I first tried a diff, to see what differed from the source to the destination :
Code:
diff -rq /mnt/tmp/ /mnt/external/
Let it be said that a diff on more than a terabyte of data takes a very long time, I stopped this after about five hours.
Next, I made a script to determine if the backup files were of a different size from the source files (and to see what files were missing from the backup) :
Code:
#!/usr/bin/env python
# -*- coding: UTF-8 -*-
import os
from os.path import join, getsize, exists
path1 = "/mnt/tmp/"
path2 = "/mnt/external/"
for root, dirs, files in os.walk(path1):
for file in files:
mirror_path = join(path2, root[len(path1):], file)
file_path = join(root, file)
if not exists(mirror_path):
print(file_path + " exists.")
print(mirror_path + " absent.")
else:
if not getsize(file_path) == getsize(mirror_path):
print(file_path + " size : " + str(getsize(file_path)))
print(file_path + " size : " + str(getsize(mirror_path)))

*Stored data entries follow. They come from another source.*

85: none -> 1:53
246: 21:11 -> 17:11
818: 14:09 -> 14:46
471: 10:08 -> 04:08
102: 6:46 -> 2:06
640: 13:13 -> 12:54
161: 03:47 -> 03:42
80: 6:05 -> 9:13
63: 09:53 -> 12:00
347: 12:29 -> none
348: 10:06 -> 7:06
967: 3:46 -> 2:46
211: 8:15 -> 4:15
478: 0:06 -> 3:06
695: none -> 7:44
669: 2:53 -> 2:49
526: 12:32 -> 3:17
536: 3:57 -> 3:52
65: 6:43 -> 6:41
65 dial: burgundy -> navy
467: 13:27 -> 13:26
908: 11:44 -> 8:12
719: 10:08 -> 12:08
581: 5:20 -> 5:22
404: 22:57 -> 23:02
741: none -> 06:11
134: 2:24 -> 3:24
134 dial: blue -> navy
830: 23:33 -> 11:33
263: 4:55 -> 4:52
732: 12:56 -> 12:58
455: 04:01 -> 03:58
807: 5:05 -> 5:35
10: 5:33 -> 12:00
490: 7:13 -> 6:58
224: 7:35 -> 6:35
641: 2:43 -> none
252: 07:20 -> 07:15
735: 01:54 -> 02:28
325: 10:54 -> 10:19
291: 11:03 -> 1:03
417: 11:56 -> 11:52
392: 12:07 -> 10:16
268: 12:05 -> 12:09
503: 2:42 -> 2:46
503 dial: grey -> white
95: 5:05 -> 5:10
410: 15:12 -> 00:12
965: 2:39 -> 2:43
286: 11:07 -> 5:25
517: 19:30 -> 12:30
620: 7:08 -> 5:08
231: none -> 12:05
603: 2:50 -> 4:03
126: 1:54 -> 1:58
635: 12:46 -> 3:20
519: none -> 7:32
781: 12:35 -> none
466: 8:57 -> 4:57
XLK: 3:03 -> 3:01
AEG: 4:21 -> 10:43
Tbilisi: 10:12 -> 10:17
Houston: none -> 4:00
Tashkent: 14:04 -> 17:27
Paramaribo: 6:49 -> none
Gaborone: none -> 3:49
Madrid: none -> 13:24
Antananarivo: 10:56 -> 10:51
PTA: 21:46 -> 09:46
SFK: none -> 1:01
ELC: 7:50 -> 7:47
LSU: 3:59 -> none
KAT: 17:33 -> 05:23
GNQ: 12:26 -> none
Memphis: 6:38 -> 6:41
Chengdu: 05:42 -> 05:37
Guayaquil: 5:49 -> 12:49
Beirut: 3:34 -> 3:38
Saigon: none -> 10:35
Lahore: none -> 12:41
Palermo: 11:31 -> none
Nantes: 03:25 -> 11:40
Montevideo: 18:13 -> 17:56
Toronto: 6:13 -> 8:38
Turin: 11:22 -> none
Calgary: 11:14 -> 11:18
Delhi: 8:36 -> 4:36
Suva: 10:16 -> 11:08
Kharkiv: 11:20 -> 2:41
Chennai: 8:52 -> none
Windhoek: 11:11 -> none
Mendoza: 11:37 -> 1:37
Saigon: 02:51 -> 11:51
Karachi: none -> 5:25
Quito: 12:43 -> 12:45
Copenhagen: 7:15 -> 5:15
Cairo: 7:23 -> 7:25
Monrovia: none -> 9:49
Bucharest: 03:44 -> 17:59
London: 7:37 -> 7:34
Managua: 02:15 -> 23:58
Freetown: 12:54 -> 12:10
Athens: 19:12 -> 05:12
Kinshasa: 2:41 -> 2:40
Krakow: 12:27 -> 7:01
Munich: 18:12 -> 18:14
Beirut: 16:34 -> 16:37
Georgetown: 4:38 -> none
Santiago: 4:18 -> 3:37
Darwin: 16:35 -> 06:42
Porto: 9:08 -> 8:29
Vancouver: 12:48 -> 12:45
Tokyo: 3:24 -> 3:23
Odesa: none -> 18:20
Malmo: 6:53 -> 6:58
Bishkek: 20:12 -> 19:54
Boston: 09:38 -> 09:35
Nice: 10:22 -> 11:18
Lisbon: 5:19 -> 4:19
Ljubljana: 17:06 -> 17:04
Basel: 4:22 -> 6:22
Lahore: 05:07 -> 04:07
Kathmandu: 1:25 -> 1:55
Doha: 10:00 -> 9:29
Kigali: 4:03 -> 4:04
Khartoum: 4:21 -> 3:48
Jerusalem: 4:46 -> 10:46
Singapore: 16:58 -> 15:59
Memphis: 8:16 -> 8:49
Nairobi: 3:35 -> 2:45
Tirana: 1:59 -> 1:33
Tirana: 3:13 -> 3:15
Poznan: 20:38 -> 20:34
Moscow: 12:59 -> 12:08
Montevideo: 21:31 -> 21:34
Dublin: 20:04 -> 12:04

It seemed that the files all had the same size from the source to the destination, and that there were just a few missing, as there was no space for them. I next inverted path1 and path2 to check that there were no extra files in the backup - there weren't.
So, I made a new script to compare the number of filesystem blocks used in the source and destination partitions :
Code:
#!/usr/bin/env python
# -*- coding: UTF-8 -*-
import os
from os.path import join, getsize, exists
path1 = "/mnt/tmp/"
path2 = "/mnt/external/"
for root, dirs, files in os.walk(path1):
for file in files:
mirror_path = join(path2, root[len(path1):], file)
file_path = join(root, file)
if exists(mirror_path):
if not os.stat(file_path).st_blocks == os.stat(mirror_path).st_blocks:
print(file_path + " size : " + str(os.stat(file_path).st_blocks))
print(mirror_path + " size : " + str(os.stat(mirror_path).st_blocks))
It turns out that some files used up a lot more blocks in the backup ! Seems some files were sparse in the source, but not in the destination :-/
So I modified the last script to delete the offending files from the backup, I did another rsync, and presto, now the source and the backup are just about the same size !
Remarks :
1/ If you use the above code, beware that it seems to have a few issues with symlinks.
2/ I really feel that all this was overly complex. Shouldn't rdiff default to handling sparse files, or shouldn't adding the "--sparse" switch replace "regular" files in the destination with sparse files (this may not be trivial to implement mind you). At least mention sparse files and the woes they can cause in the rdiff docs...
3/ The script executes in under five minutes, a lot quicker than a full diff...
4/ I tend to ramble... maybe nobody is interested in my problems, maybe googleing this thread could help someone one day.